Lets create the output file. This will show us our load balancer public url

output  "alb_public_url" {
description = "Public URL"
value = aws_lb.alb.dns_name
}

Step 5.

Lets create the bash script to install Apache

#!/bin/bash

# Install Apache on Ubuntu
sudo yum check-update
sudo yum -y update
# apache installation, enabling and status check
sudo yum -y install httpd
sudo systemctl start httpd
sudo systemctl enable httpd
sudo systemctl status httpd | grep Active
# firewall installation, start and status check
sudo yum install firewalld
sudo systemctl start firewalld
sudo systemctl status firewalld | grep Active
# adding http services
sudo firewall-cmd — permanent — add-service=http
# reloading the firewall
sudo firewall-cmd — reload


sudo cat > /var/www/html/index.html << EOF
<html>
<head>
<title> LUIT </title>
</head>
<body>
<p> TEAM BLACK TEAM
</body>
</html>
EOF

Step 6.

Now do a terraform plan

Everything should be good. Fix any errors that may pop up.

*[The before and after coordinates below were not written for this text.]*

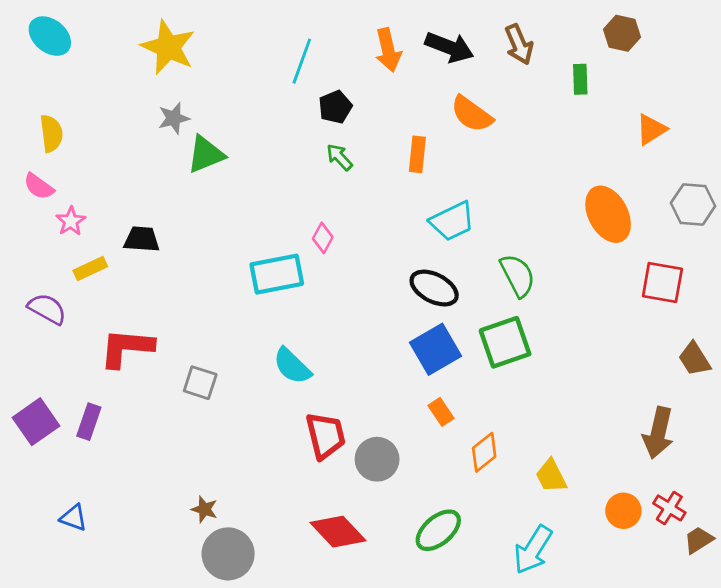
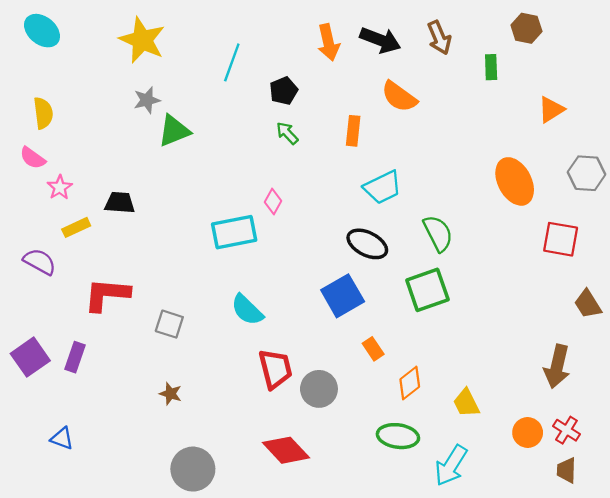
cyan line: (302, 61) -> (232, 62), moved
blue square: (435, 349) -> (343, 296), moved
brown star: (204, 509) -> (170, 394), moved
green ellipse: (438, 530) -> (398, 436), moved, turned 48
brown trapezoid: (699, 540) -> (566, 470), moved, turned -56

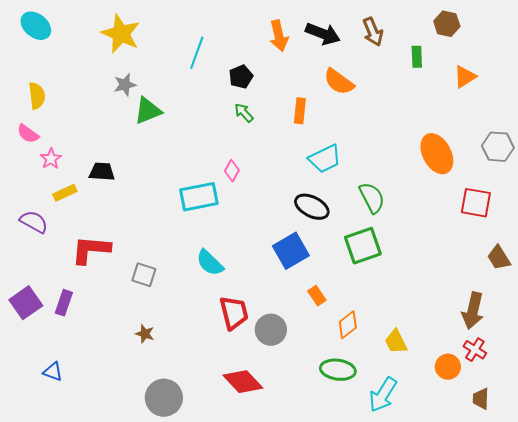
orange triangle: (551, 110) -> (465, 77), moved
red cross: (566, 430) -> (475, 350), moved

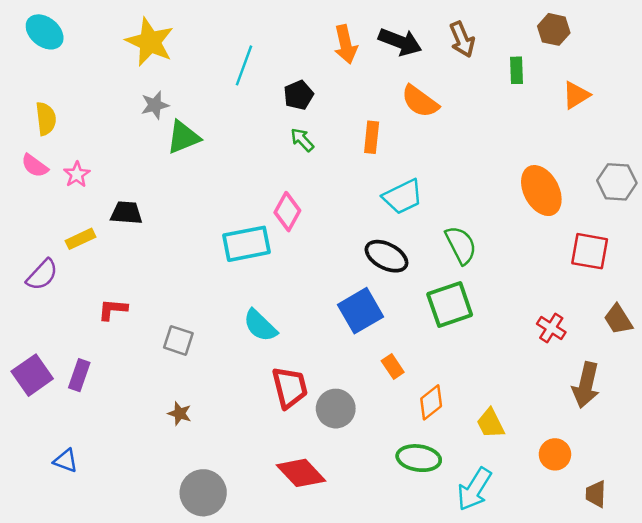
pink star: (51, 159) -> (77, 174), moved
pink diamond: (232, 171) -> (287, 212), size x1.4
purple semicircle: (34, 222) -> (42, 275), turned 104
red L-shape: (91, 250) -> (113, 309), size x0.6
red cross: (475, 350) -> (551, 328), moved

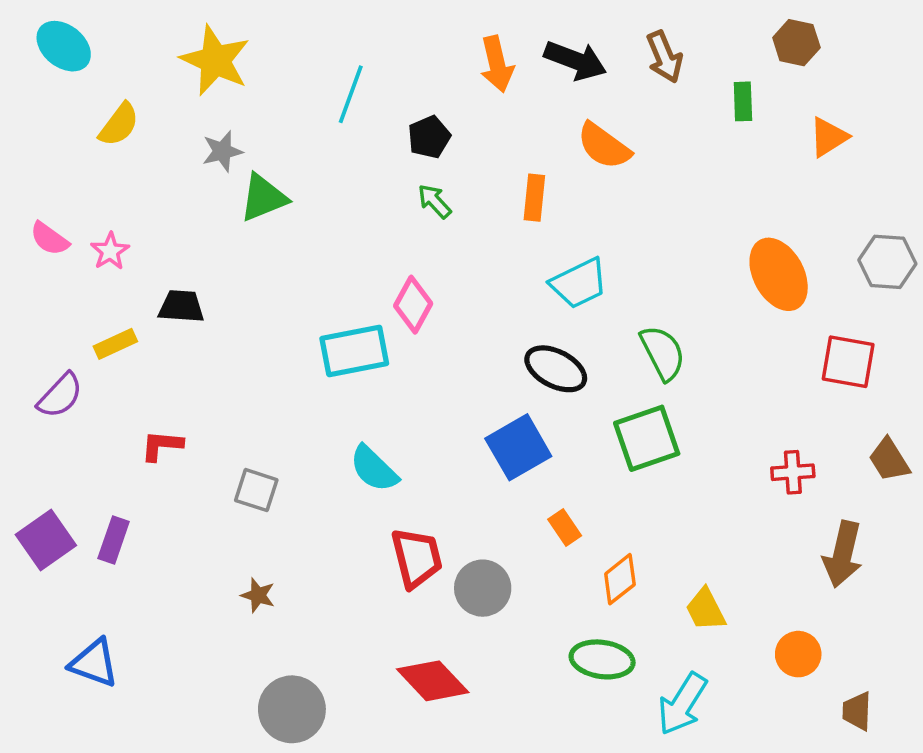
yellow semicircle: (46, 119) -> (119, 125), moved, turned 44
red cross: (551, 328) -> (793, 472), turned -36
blue triangle: (66, 461) -> (94, 663), size x1.4

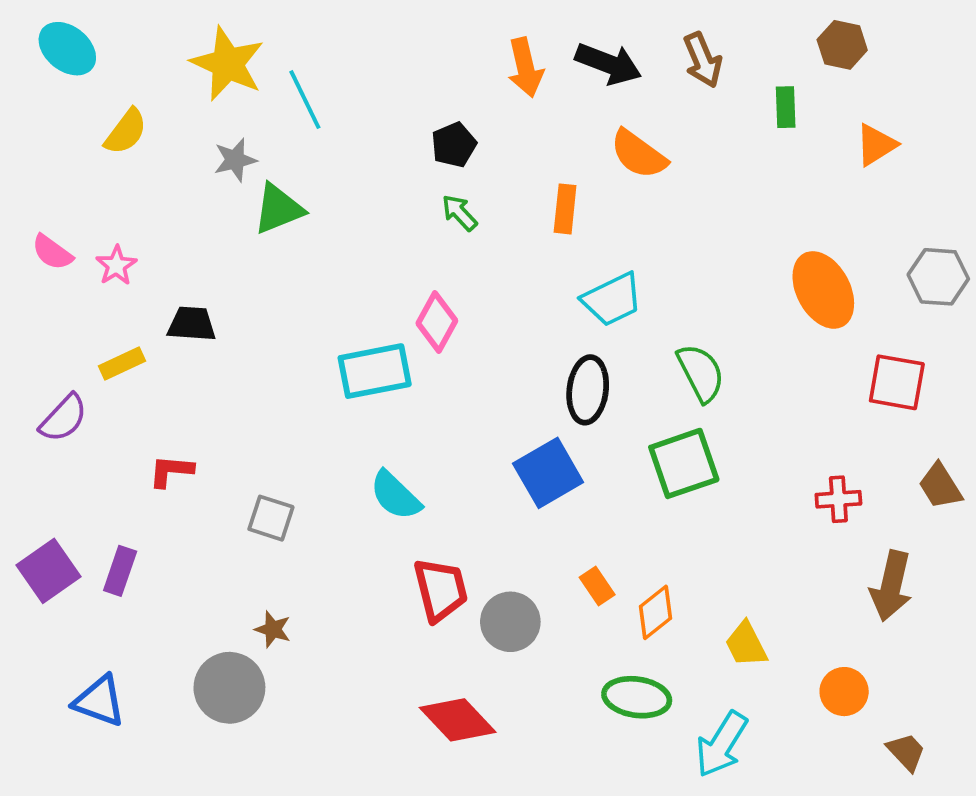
cyan line: (351, 94) -> (305, 100), moved, turned -46
black ellipse: (556, 369) -> (588, 390), turned 70
orange rectangle: (565, 528) -> (597, 586), moved
gray circle: (292, 709) -> (229, 688), moved
brown trapezoid: (857, 711) -> (906, 752), turned 135

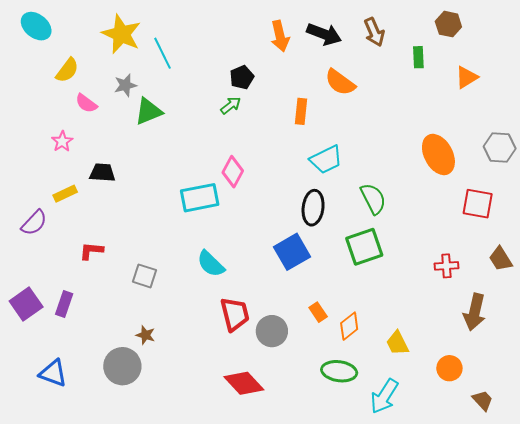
green arrow: (459, 213) -> (231, 105), moved, turned 95
pink semicircle: (52, 252) -> (86, 103), moved

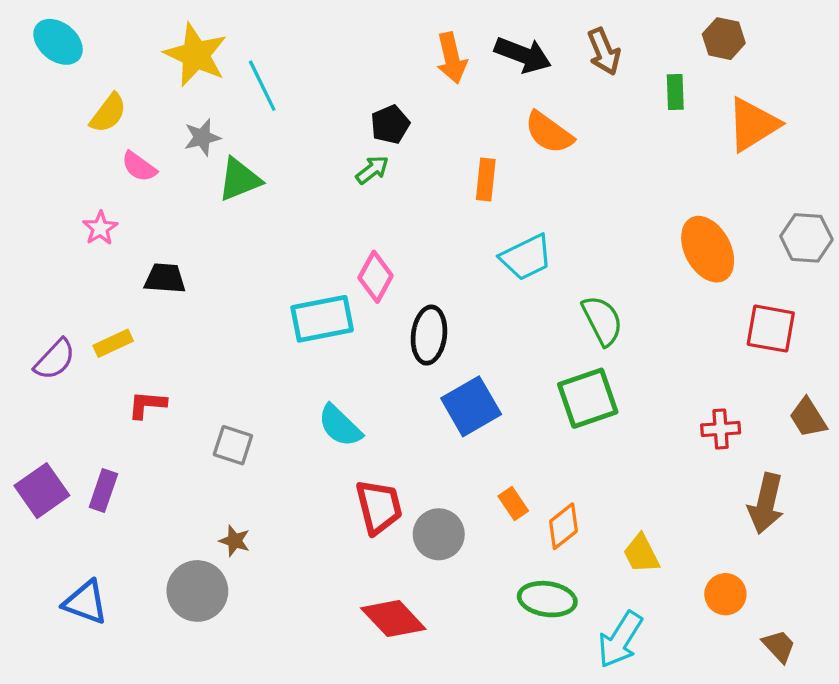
orange triangle: (467, 77) -> (753, 124), size x1.5
yellow rectangle: (65, 194) -> (113, 343), moved
black ellipse: (313, 208) -> (429, 335), moved

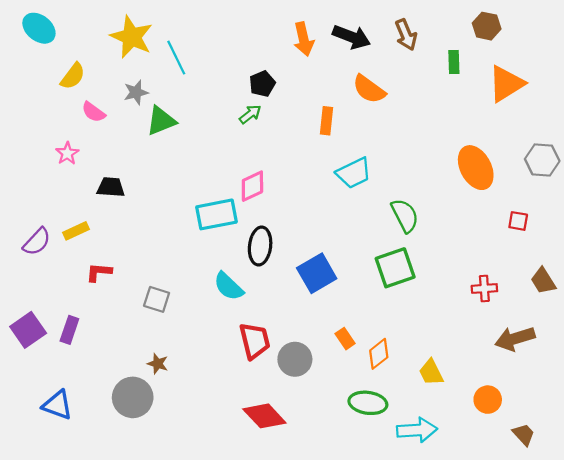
pink diamond: (376, 277) -> (252, 186), turned 36
red square: (771, 329) -> (518, 221), size x0.6
black ellipse: (429, 335) -> (260, 246), moved
brown arrow: (766, 504) -> (515, 339), turned 60
cyan arrow: (620, 640) -> (417, 430), turned -126

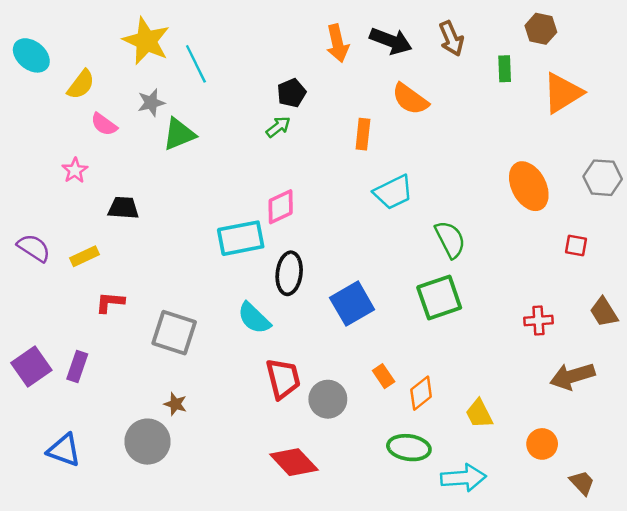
cyan ellipse: (39, 28) -> (31, 55), moved
purple semicircle: (37, 242) -> (34, 248), moved, turned -100
gray square: (157, 299) -> (174, 333), size x1.5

Now lets do a terraform apply -auto-approve

Notice the alb_public_url pops up :)

Step 7.

Lets verify that everything was created.

Instances are up

Subnets are up

Security groups are up

Auto scaling group was created with our specifications. Max 5, Min 2, Desired 3

Lets terminate a instance and see what happens

Our instance is now gone. Lets check the log in our ASG. Now we will see that a Ec2 was taken out of service in response to an EC2 health check indicating it has been terminate or stopped. AND that a new was deployed.

I terminated two instances for this so we were down toonly 1. But as you can see two more popped up.

Which indicates our ASG is working correctly.

Now lets check to see that our external application load balancer exists.

With two availability zones.

Lets the VPC.

VPC created.

Now lets take a look at our network

4 subnets, 2 public, 2 private, private and public routing table, IGW and NGW

Now lets make sure our apache server is doing its job.

And it is. Our External ALB is accessible from anywhere in world.

Now lets burn it down with terraform destroy -auto-approve
Be careful with -auto-approve. This bypasses the question do you really want to destroy this? In this case I use it because I know I don’t want what I just stood up.

And what we just deployed is now gone

And that is it. Thank you for sticking around I hope you enjoyed.